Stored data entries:
◇ ◇ ◇ ◇ ◇ ◇ ◇

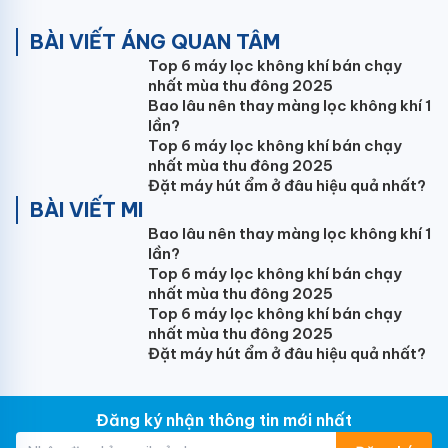
BÀI VIẾT ÁNG QUAN TÂM
Top 6 máy lọc không khí bán chạy
nhất mùa thu đông 2025
Bao lâu nên thay màng lọc không khí 1
lần?
Top 6 máy lọc không khí bán chạy
nhất mùa thu đông 2025
Đặt máy hút ẩm ở đâu hiệu quả nhất?
BÀI VIẾT MI
Bao lâu nên thay màng lọc không khí 1
lần?
Top 6 máy lọc không khí bán chạy
nhất mùa thu đông 2025
Top 6 máy lọc không khí bán chạy
nhất mùa thu đông 2025
Đặt máy hút ẩm ở đâu hiệu quả nhất?
Đăng ký nhận thông tin mới nhất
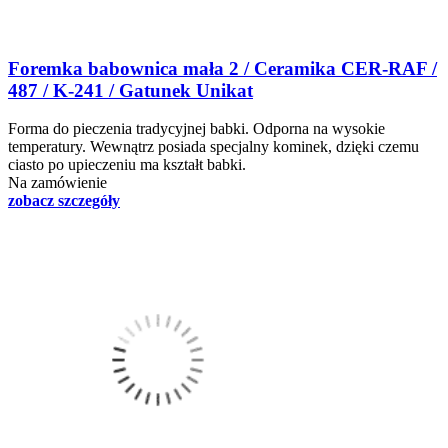
Foremka babownica mała 2 / Ceramika CER-RAF /
487 / K-241 / Gatunek Unikat
Forma do pieczenia tradycyjnej babki. Odporna na wysokie
temperatury. Wewnątrz posiada specjalny kominek, dzięki czemu
ciasto po upieczeniu ma kształt babki.
Na zamówienie
zobacz szczegóły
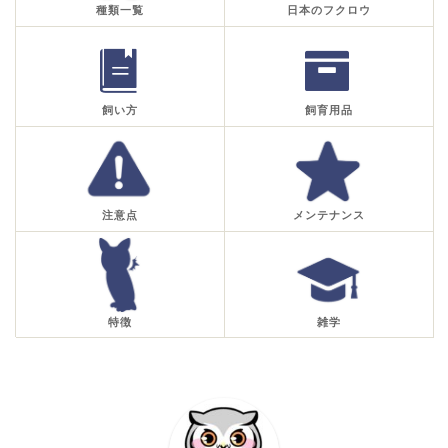
種類一覧
日本のフクロウ
飼い方
飼育用品
注意点
メンテナンス
特徴
雑学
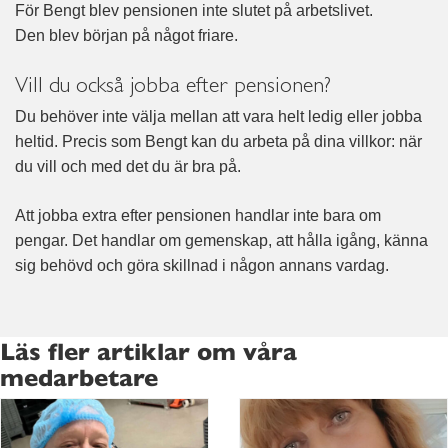
För Bengt blev pensionen inte slutet på arbetslivet.
Den blev början på något friare.
Vill du också jobba efter pensionen?
Du behöver inte välja mellan att vara helt ledig eller jobba
heltid. Precis som Bengt kan du arbeta på dina villkor: när
du vill och med det du är bra på.
Att jobba extra efter pensionen handlar inte bara om
pengar. Det handlar om gemenskap, att hålla igång, känna
sig behövd och göra skillnad i någon annans vardag.
Läs fler artiklar om våra
medarbetare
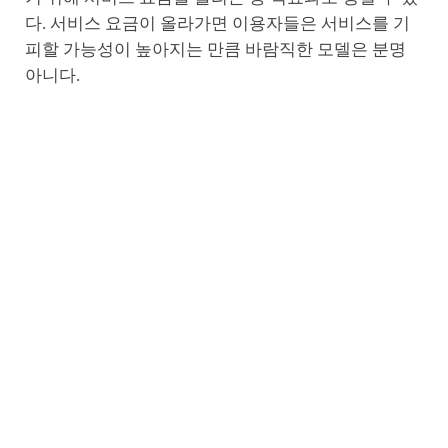
다. 서비스 요금이 올라가면 이용자들은 서비스를 기
피할 가능성이 높아지는 만큼 바람직한 모델은 분명
아니다.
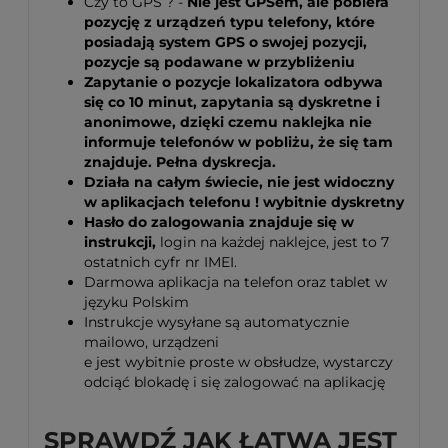
Czy to GPS ? -
Nie jest GPSem, ale pobiera
pozycję z urządzeń typu telefony, które
posiadają system GPS o swojej pozycji,
pozycje są podawane w przybliżeniu
Zapytanie o pozycje lokalizatora odbywa
się co 10 minut, zapytania są dyskretne i
anonimowe, dzięki czemu naklejka nie
informuje telefonów w pobliżu, że się tam
znajduje. Pełna dyskrecja.
Działa na całym świecie, nie jest widoczny
w aplikacjach telefonu ! wybitnie dyskretny
Hasło do zalogowania znajduje się w
instrukcji,
login na każdej naklejce, jest to 7
ostatnich cyfr nr IMEI.
Darmowa aplikacja na telefon oraz tablet w
języku Polskim
Instrukcje wysyłane są automatycznie
mailowo, urządzeni
e jest wybitnie proste w obsłudze, wystarczy
odciąć blokadę i się zalogować na aplikację
SPRAWDŹ JAK ŁATWA JEST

◇ ◇ ◇ ◇ ◇ ◇ ◇

Your instructions -
Only a number is required here: the count of lines in these entries that hold "czemu".

Exercise output -
2